Manga participates and helps with the movement, only to have her shop burned to the ground, her life threatened, and then after she flees, she is found and arrested and sent to prison. Reyita is exposed to this sort of injustice throughout her entire life, due to her repeated close proximity to political leaders and activists. Reyita also faces race-based injustice and discrimination in her social life. This comes primarily in the form of her marriage. Reyita marries a white man, named Rubiera, which is seems was always an aspiration or plan of hers.

She says "I didn't want a black husband, not out of contempt for my race, but because black men had almost no possibilities of getting ahead and the certainty of facing lots of discrimination" (p. 166). Unfortunately, Reyita’s marriage to Rubiera did not help her much in her struggle for survival and equality. Although Rubiera always had a job, the family still had to move around frequently, and Reyita often had to find ways to make extra money. Reyita’s main goal throughout

her life is to make a better life for her children, which is why she resigns hersels to being “just a mother”.
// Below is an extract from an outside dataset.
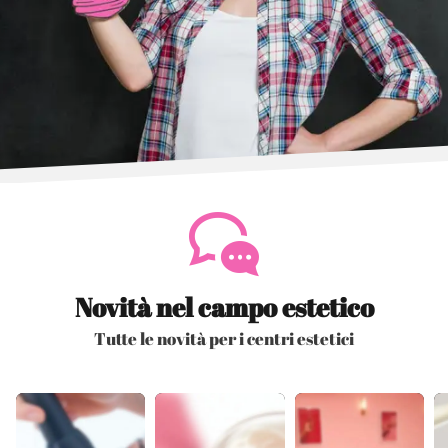
Novità nel campo estetico
Tutte le novità per i centri estetici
All of her children survive, except for her sons who are killed in conflicts, and although Rubiera was sometimes cold and restrictive to Reyita, he is warm and loving to her children. In her desire to better her children’s life, Reyita submits herself almost completely to her husband, although she eventually has a feminist “awakening” when she joins the Popular Socialist Party. Ultimately, Reyita learns that Rubiera is not in actuality her husband, because he never got their marriage formalized.

Eventually, despite Rubiera’s betrayal, Reyita is able to find bits of happiness in her 118-person family and her material goods that she purchases herself, as well as her “spiritual riches”. In the beginning of the book Reyita says that now she is happy enough and surrounded by so much love that she wants to live to be 100, a statement that she reinforces at the story’s close. Part II: Thematic Analysis Race and Gender interacted in interesting ways throughout Reyita’s story and in Cuban Society at the time.

To me, it seemed that there were times that it was unclear whether Reyita was being discriminated against because she was black or because she was a woman, or whether it was a mixture of the two. Reyita herself does not think less of herself for being a woman or for being black, although she lives in a society that does think less of her, and that stigmatizes and disenfranchises her for both of those qualities. Reyita is very unique in that

she undergoes a transformation during her marriage, which changes her views about herself and her place in her household.

In the beginning of her marriage, Reyita accepts Rubiera’s harsh restrictions on her social life and her independence, and is submissive and obedient to him. At one point she describes putting his socks on for him while he lies in bed, saying that she volunteers for this sort of task and does it willingly. Reyita and her husband’s perception of her gender changes, however, when she becomes involved with the socialist party and becomes a breadwinner for her family in her own way.

She says that Rubiera guaranteed that he could pay for things that were considered his responsibility as the man of the house, but anything else Reyita had to pay for herself. A specific example she gives is that she raised money on her own to pay to have electricity installed in the house, so that she could buy and operate a radio. Reyita says that with the purchase of the radio, she disrupted "the tradition of submission to the man of the house" (p. 145). Despite Reyita’s personal feminist victories, I found it interesting that there still seemed to be evidence of gender-based discrimination in her life.

For example, when Reyita becomes a member of an organization that works to promote equality not only between white and black Cubans, but also between men and women, there is evidence of enforcement of traditional gender roles in her work there. Reyita does exclusively ‘women’s work’ for the organization, holding bakesales and parties, making food, cleaning, and working as a dressmaker. It seems

that the organization contradicts itself and its desire to have equality by assigning women to do unequal work as a means of helping the cause.